Agentic AI in the contact centre creates new risks that traditional automation does not. A static IVR, when it fails, fails in a predictable way — the customer navigates a dead end and reaches an agent. An agentic system, when it fails, can fail in unpredictable ways — it may take an action it should not have taken, or refuse to take one it should, or provide information that is accurate but contextually wrong.
The solution is not to avoid agentic AI. The solution is to build feedback loops — mechanisms to detect when the agent is behaving unexpectedly, and to route those interactions to human review before harm occurs. Future-built organisations, in BCG's framing, are those that design these guardrails in from the beginning, rather than adding them reactively after an incident.

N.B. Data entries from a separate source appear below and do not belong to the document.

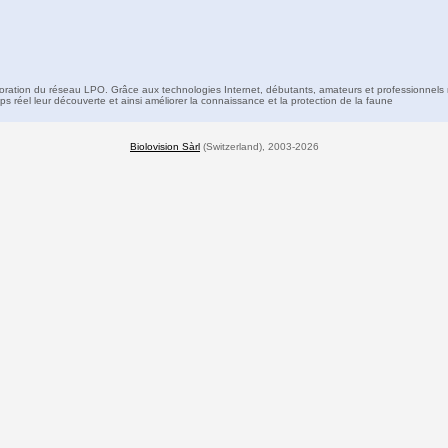
boration du réseau LPO. Grâce aux technologies Internet, débutants, amateurs et professionnels 
s réel leur découverte et ainsi améliorer la connaissance et la protection de la faune
Biolovision Sàrl
(Switzerland), 2003-2026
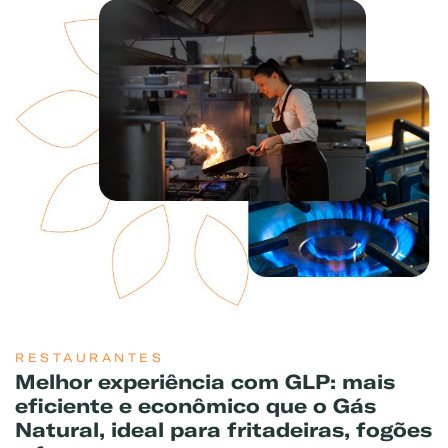
RESTAURANTES
Melhor experiência com GLP: mais
eficiente e econômico que o Gás
Natural, ideal para fritadeiras, fogões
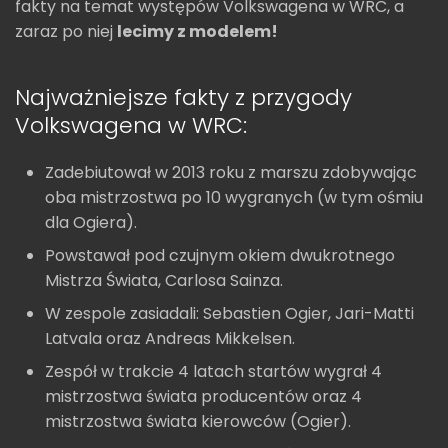
fakty na temat występów Volkswagena w WRC, a
zaraz po niej
lecimy z modelem!
Najważniejsze fakty z przygody
Volkswagena w WRC:
Zadebiutował w 2013 roku z marszu zdobywając
oba mistrzostwa po 10 wygranych (w tym ośmiu
dla Ogiera).
Powstawał pod czujnym okiem dwukrotnego
Mistrza Świata, Carlosa Sainza.
W zespole zasiadali: Sebastien Ogier, Jari-Matti
Latvala oraz Andreas Mikkelsen.
Zespół w trakcie 4 latach startów wygrał 4
mistrzostwa świata producentów oraz 4
mistrzostwa świata kierowców (Ogier).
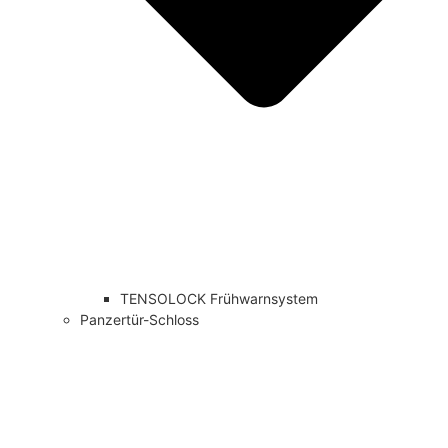
TENSOLOCK Frühwarnsystem
Panzertür-Schloss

The contact centre is the highest-visibility AI deployment most organisations will ever make. Every interaction with an AI agent is a moment when a customer forms an opinion about the company. Getting it right — in the sense of building something that actually works in production, at scale, over time — requires more rigour than most vendor roadmaps suggest.
That rigour is available. It is not mysterious. But it has to be applied before deployment, not after.
Data in this article draws on BCG's Build for the Future 2025 global study (September 2025), covering 1,250 senior executives across 25 sectors and 68 countries. Courtesy: Boston Consulting Group.